The Earth Day 2024 Retail Top 5


Earth Day arrives this year in the wake of the United Nations’ (UN) climate chief telling governments, business leaders and the finance community there are two years to take the necessary steps to avert catastrophic climate change.

Talking at an event held at Chatham House think-tank in London on 10 April, Simon Stiell, executive secretary of the UN Framework Convention on Climate Change said greenhouse gas (GHG) emissions can tumble, but it requires “a new generation of national climate plans” – and they need to be stronger.

Most of us tuned into the environmental conversation should by now know the science. Halving climate-damaging GHG emissions by 2030 is crucial to prevent a temperature rise of more than 1.5 Celsius that would likely result in extreme weather globally.

When you look at Earth Day in that context, some of the initiatives announced by retailers might resemble – excuse the climate-related pun – a drop in the ocean in terms of what needs to be done. But looking at it through this lens misses the point.

It’s great more and more businesses are getting behind the movement to be more conscious and careful about our planet, and the schemes, campaigns, and educational pieces being rolled out to mark Earth Day 2024 are important parts of a bigger jigsaw.

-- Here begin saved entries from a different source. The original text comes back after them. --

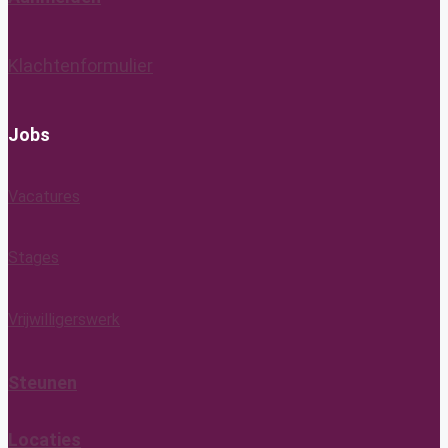
Klachtenformulier
Jobs
Vacatures
Stages
Vrijwilligerswerk
Steunen
Locaties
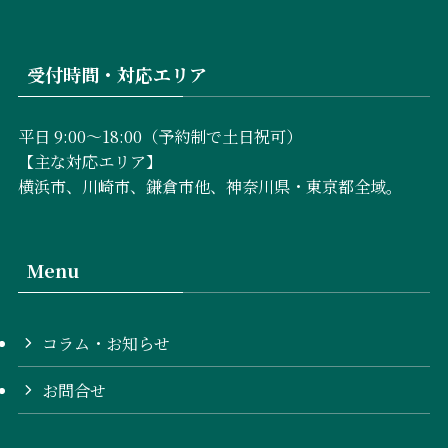
受付時間・対応エリア
平日 9:00〜18:00（予約制で土日祝可）
【主な対応エリア】
横浜市、川崎市、鎌倉市他、神奈川県・東京都全域。
Menu
コラム・お知らせ
お問合せ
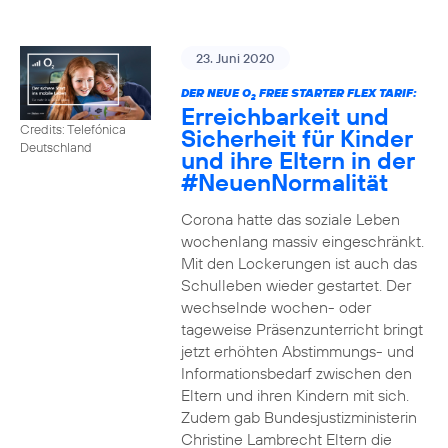
23. Juni 2020
DER NEUE O
FREE STARTER FLEX TARIF:
2
Erreichbarkeit und
Credits: Telefónica
Sicherheit für Kinder
Deutschland
und ihre Eltern in der
#NeuenNormalität
Corona hatte das soziale Leben
wochenlang massiv eingeschränkt.
Mit den Lockerungen ist auch das
Schulleben wieder gestartet. Der
wechselnde wochen- oder
tageweise Präsenzunterricht bringt
jetzt erhöhten Abstimmungs- und
Informationsbedarf zwischen den
Eltern und ihren Kindern mit sich.
Zudem gab Bundesjustizministerin
Christine Lambrecht Eltern die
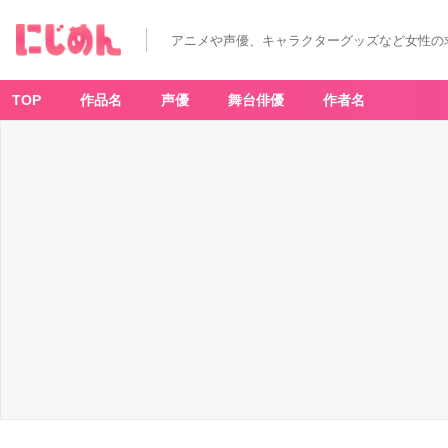
アニメや声優、キャラクターグッズなど女性の
TOP
作品名
声優
舞台俳優
作者名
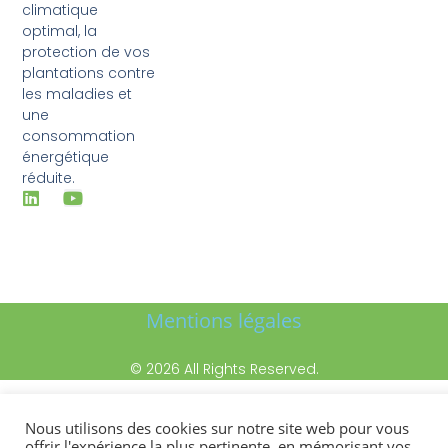
climatique
optimal, la
protection de vos
plantations contre
les maladies et
une
consommation
énergétique
réduite.
Mentions légales
© 2026 All Rights Reserved.
Nous utilisons des cookies sur notre site web pour vous
offrir l'expérience la plus pertinente, en mémorisant vos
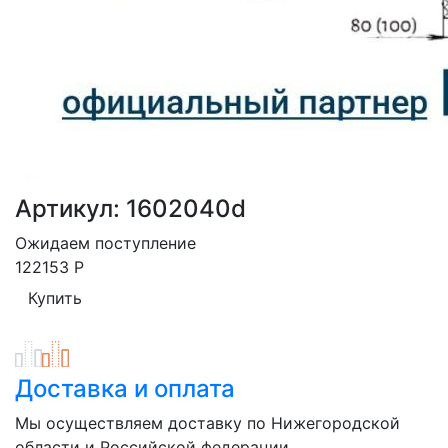
Артикул: 1602040d
Ожидаем поступление
122153
Р
Доставка и оплата
Мы осуществляем доставку по Нижегородской
области и Российской федерации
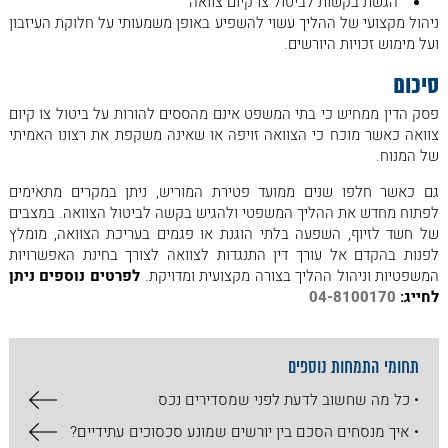
הגשת בקשות לביטול צו קיום צוואה
ניהול מקצועי של ההליך עשוי להשפיע באופן משמעותי על חלוקת העיזבון
ועל מימוש זכויות היורשים.
סיכום
פסק הדין ממחיש כי בתי המשפט אינם מהססים להורות על ביטול צו קיום
צוואה כאשר מוכח כי הצוואה זויפה או שאינה משקפת את רצונו האמיתי
של המנוח.
גם כאשר חלפו שנים ממועד פטירת המוריש, ניתן במקרים מתאימים
לפתוח מחדש את ההליך המשפטי ולהגיש בקשה לביטול הצוואה. במצבים
של חשד לזיוף, השפעה בלתי הוגנת או פגמים בעריכת הצוואה, מומלץ
לפנות בהקדם אל עורך דין התנגדות לצוואה לצורך בחינת האפשרויות
המשפטיות וניהול ההליך בצורה מקצועית ומדויקת.
לפרטים נוספים ניתן
לחייג:
04-8100170
תחומי התמחות נוספים
• כל מה שחשוב לדעת לפני שמסדירים נכס
• איך מנסחים הסכם בין יורשים שמונע סכסוכים עתידיים?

I’ve picked out some of my favourite initiatives this year from retailers and brands. 

Schuh sells old soles on the sales floor

Footwear retailer Schuh partnered with reworked clothing business Vintage Threads in the build-up to Earth Day. Its London Oxford Street store committed to selling special edition garments and a selection of other products made from preloved footwear and curated by Vintage Threads.

A total of 57 goods were on offer in the days building up to 22 April, ranging from outerwear, accessories, and homeware – the retailer highlighted the power of reuse and keeping materials in circulation for longer, and the proceeds from sales went to conservation charity World Land Trust just to further underline its eco thinking.

Co-op tackling food waste

The second example is not an Earth Day initiative per se, but its announcement a week before 22 April meets my criteria for inclusion.

Midcounties Co-operative has extended its partnership with technology company Retail Insight, to help it reduce food waste, which can be costly for the business but also a significant contributor to climate change. We’ve spoken on these blog pages before about efficiency efforts in retail aiding the sustainability agenda – and this is another great showcase of that line of thinking.

The tech enables dynamic markdowns, addresses expiration management, and offers more efficient donations to charities, while driving improvements in forecasting. Overall, it allows the Midcounties Co-operative, which runs Your Co-op Food stores across the UK, to sell more while wasting less. Win, win.

New Balance, old footwear

Manhattan Associates retailer customer New Balance has previously used Earth Day to launch new product ranges. In 2021 it partnered with celebrity sustainability advocate Jaden Smith to bring to market a pair of trainers, partly made with the brand’s Spinnex material which utilises a minimum of 30% surplus textile waste. 

A step in the right direction for the shoe brand, for sure. But it made more of a leap earlier this year when it rolled out a resale and trade-in programme, allowing consumers in the US to shop for “gently worn” or “almost new” New Balance footwear. The idea is to encourage people can trade in their shoes for credit against another purchase, and in the process prolong the life of products.

John Lewis packaging play 

To mark Earth Day 2024, department store chain John Lewis has become the largest UK retailer to sign up to not-for-profit Canopy’s Pack4Good scheme, which essentially means it is committing to source better packaging materials and helping protect critical forests around the world.

All signatories commit to ensure none of their packaging is sourced from ancient and endangered forests in their textile and packaging supply chains, and John Lewis’s name on that list has added some significant weight to the movement.

Marija Rompani, director of sustainability & ethics at the John Lewis Partnership, called it “a truly positive step forward on our journey to ensuring all our paper-based packaging is from a more sustainable source”. It comes after John Lewis recently removed paper delivery notes from customer orders, saving hundreds of tonnes of material use.


Into North America for number five, and just like last year grocery chain Kroger has been marking Earth Month with a special conservation-related campaign. Its customers can round up their purchases to the nearest dollar amount at checkout, with that additional spending going to WWF.

What is more, The Kroger Co. Zero Hunger | Zero Waste Foundation is matching customer donations up to $50,000.

"Earth Month is more than a month of awareness, it's a chance to refocus our commitment to advance positive impacts for our planet," said Keith Dailey, Kroger's group vice president of corporate affairs & chief sustainability officer.

Quite. In fact, Dailey’s comments provide a nice reminder of what it’s all about and resonate with UN climate lead Stiell’s warnings included at the top of this piece.

The individual initiatives are neat, and there’ll be plenty I’ve missed. But let’s keep this mindset throughout the year – not just in April.